The good news? I am so much better than I was. SO MUCH. When my niece was born in April, I was able to walk into her room.  All I saw was a lovely little lady, my sweet Miss Who and all the things that made her Miss Who. Clinically, you can go on-line and read about what a micro-preemie looks like. I didn't see that. I saw her big hands and feet, her tiny cow lick and how she loved to hold her mama's hand. There were no overwhelming memories. No dreams. No huge, sobbing tears. The PTSD beast did not rear its head.

Unless you have been there, you have no idea how huge this is for me. Huge. And throughout the entire NICU journey my sister went on, I didn't have one knee-buckling flashback. Not one and I spent enough time in her room that I should have. I should have been on my knees, sobbing at the memories and I didn't.

Will this happen for everyone? I don't know. I can't promise that. It was a long slogging road and I won't consider myself healed. I do consider myself better, stronger and healing.

I can't promise that anyone will be able to walk back into a NICU room after having their own NICU baby. I can't promise you will be able to do what I did. But I can promise that, with the proper help and time, it will get a bit better. Easier. Healing.

Flashback: Trigger Control

Wednesday, July 3, 2013

Questions without answers


There are questions children ask that need answers but have none.
Why I born early?

Babies float in a big swimming pool of water. Your swimming pool broke and the doctors took you out because they were afraid you would get sick inside of Mommy.
I sick?

No, you weren’t sick. We were afraid you would get sick.
I had owe in my nose.

Yes,  you had a tube in your nose to feed you and a tube in your mouth to breathe.
Like Baby Who.

Yes, like your cousin.

George’s birth story is important because it is his story, the way he entered this world. It’s important to know not only because of this, but because his start in life is part of his health history. For years, people will ask me if there were complications with his birth and pregnancy and he will have heard the same answers over and over again: PPROM, RDS, the vent, the oral issues. One day, he will have to take charge of his own health and he will have to answer these questions for himself.
I rejoice that my son has his own voice and is able to ask these questions on his own. He has the questions and I should have the answers.

I don't, though.

I can tell him scientifically, why. I can tell him what the doctors told me. I can tell him about the wonderful people we have met, the gifts we have been given, the joy that has come with his journey.

But I don't know why.

I don't know why him.

I don't know why us.

Most of the time, I trust. Most of the time . . . I wish I knew why.

Wednesday, May 1, 2013

And we Marched.

April has been both the longest and slowest, most joyous and most sad and stress filled month of 2013.

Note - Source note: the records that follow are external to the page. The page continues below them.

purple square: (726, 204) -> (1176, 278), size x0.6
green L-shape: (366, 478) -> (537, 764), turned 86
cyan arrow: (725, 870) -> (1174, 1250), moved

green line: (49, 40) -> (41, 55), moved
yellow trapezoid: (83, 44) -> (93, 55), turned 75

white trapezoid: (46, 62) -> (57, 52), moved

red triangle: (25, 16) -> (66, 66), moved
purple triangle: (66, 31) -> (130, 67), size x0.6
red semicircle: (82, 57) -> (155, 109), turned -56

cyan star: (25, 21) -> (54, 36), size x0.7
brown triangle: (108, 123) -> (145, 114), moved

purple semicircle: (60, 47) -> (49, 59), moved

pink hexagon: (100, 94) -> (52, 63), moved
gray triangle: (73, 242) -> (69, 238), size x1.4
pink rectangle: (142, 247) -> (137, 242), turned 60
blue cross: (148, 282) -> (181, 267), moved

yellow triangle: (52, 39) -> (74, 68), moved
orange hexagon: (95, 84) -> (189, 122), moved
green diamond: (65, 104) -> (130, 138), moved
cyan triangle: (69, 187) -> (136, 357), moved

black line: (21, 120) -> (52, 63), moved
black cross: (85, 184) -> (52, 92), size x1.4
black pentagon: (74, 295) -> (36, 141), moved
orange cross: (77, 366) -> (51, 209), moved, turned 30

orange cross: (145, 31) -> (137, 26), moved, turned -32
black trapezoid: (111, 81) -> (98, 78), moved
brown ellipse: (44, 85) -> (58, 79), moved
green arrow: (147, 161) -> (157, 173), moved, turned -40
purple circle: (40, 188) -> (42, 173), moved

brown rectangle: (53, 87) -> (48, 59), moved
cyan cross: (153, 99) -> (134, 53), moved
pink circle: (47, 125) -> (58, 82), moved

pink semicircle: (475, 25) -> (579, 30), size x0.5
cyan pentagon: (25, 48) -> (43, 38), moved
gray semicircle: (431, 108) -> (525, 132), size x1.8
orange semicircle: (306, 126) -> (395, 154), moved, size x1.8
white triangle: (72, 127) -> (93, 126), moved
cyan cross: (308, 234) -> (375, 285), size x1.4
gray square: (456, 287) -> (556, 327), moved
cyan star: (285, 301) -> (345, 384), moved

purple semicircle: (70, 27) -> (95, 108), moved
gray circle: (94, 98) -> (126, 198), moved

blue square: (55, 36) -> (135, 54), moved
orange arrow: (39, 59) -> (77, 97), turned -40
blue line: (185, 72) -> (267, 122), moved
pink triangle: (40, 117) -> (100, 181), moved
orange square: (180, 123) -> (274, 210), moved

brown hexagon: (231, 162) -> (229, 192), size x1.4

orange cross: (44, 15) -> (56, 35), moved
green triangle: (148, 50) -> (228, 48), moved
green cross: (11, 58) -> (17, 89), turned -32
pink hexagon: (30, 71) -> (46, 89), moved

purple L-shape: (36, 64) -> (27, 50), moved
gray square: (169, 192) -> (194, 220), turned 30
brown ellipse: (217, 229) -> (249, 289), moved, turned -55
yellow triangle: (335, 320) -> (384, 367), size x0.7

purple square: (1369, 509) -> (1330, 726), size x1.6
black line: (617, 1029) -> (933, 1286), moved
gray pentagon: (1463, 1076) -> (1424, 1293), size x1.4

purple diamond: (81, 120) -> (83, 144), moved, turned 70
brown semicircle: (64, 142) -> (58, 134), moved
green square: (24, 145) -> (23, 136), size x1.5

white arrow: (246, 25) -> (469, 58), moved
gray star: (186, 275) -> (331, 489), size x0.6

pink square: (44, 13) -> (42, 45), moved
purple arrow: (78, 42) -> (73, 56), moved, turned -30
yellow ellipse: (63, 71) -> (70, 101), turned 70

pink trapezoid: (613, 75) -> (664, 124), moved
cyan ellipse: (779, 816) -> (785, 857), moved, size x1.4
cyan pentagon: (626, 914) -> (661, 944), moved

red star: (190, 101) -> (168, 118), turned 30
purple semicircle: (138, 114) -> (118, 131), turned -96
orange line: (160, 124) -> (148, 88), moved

(Dear God, please note this is no ta challenge. We're cool with this; no need to try and top it!)

As I wrote before my uncle passed away on April first. I was able to fly in for his memorial, see family and reconnect, all while celebrating a man who loved and lived life to the fullest.

48 hours after getting home, I got a phone call that someone we love was on hospital bed rest. She was dilating much too soon and the doctors were working hard to keep the baby in. The baby, now nicknamed Miss Who, had other plans and she was born in the wee hours of April 13. (Yes, she shares a birthday with Joseph!) Once again, I found myself on a plane and by noon, I was in her town, visiting her family. By two, I was allowed to see the baby and being one of the first people to see little Miss Who on her birthday will forever be one of my most cherished memories.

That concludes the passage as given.